# Wet brake oil



## bigblackbrute (Jun 3, 2009)

Is there any substitute for kawi wet brake oil. 

fatboyz customz


----------



## wolf_36 (Jul 7, 2010)

Yes , You can get it at advanced auto , auto zone ,Oriley's , tractor supply , its tractor oil just make sure it says for wet brakes on the jug


----------



## bigblackbrute (Jun 3, 2009)

Aite thanks alot bud

fatboyz customz


----------



## jrpro130 (May 10, 2009)

Tractor hydraulic fluid FTW!


----------



## mater750 (May 8, 2012)

I was wandering bout that myself

Sent from my SAMSUNG-SGH-I747 using Tapatalk 2


----------



## bigblackbrute (Jun 3, 2009)

Got a gallon at napa today. Proud of that napa oil.

fatboyz customz


----------



## brutemike (Mar 23, 2010)

bigblackbrute said:


> Got a gallon at napa today.
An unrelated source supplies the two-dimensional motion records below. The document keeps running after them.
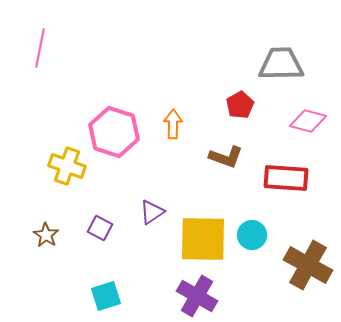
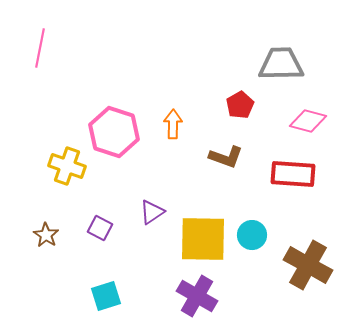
red rectangle: moved 7 px right, 4 px up
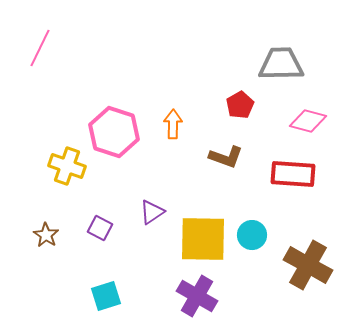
pink line: rotated 15 degrees clockwise
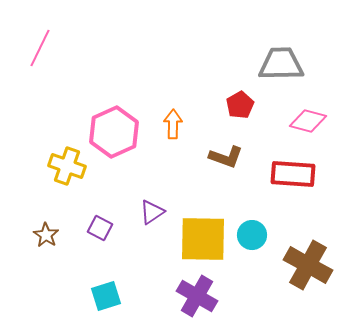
pink hexagon: rotated 18 degrees clockwise
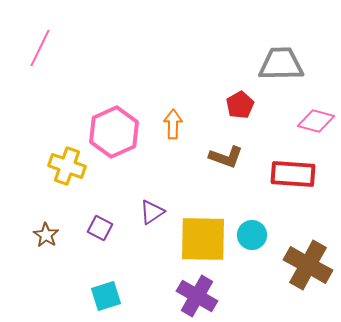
pink diamond: moved 8 px right
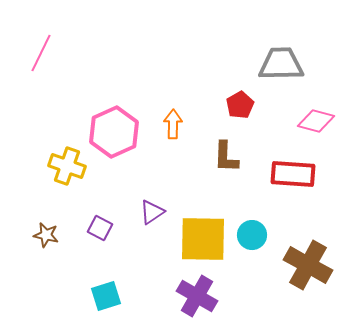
pink line: moved 1 px right, 5 px down
brown L-shape: rotated 72 degrees clockwise
brown star: rotated 20 degrees counterclockwise
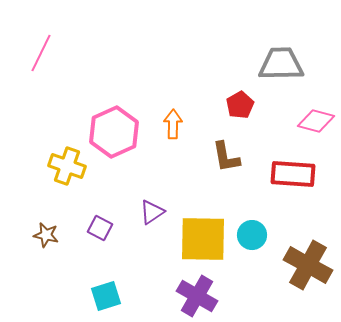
brown L-shape: rotated 12 degrees counterclockwise
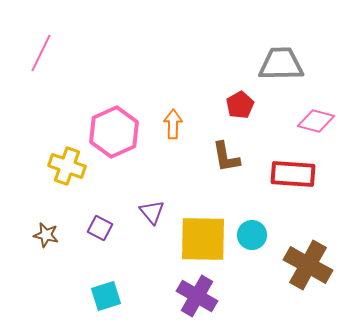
purple triangle: rotated 36 degrees counterclockwise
Proud of that napa oil.
> 
> fatboyz customz


How much and whats the name on it.I have a Napa over the hill from me.


----------



## bigblackbrute (Jun 3, 2009)

17 bucks for a gallon and it was napa hydrolic fluid for tractors with hydrostatic transmission. 

fatboyz customz


----------



## brutemike (Mar 23, 2010)

bigblackbrute said:


> 17 bucks for a gallon and it was napa hydrolic fluid for tractors with hydrostatic transmission.
> 
> fatboyz customz


Thanx again bud.


----------



## jprzr (May 1, 2011)

Same stuff I got at auto zone mike 


Rather be MUDDIN then using Tapatalk


----------



## JD GREEN (Mar 11, 2010)

I use John Deere Hy-Gaurd myself


----------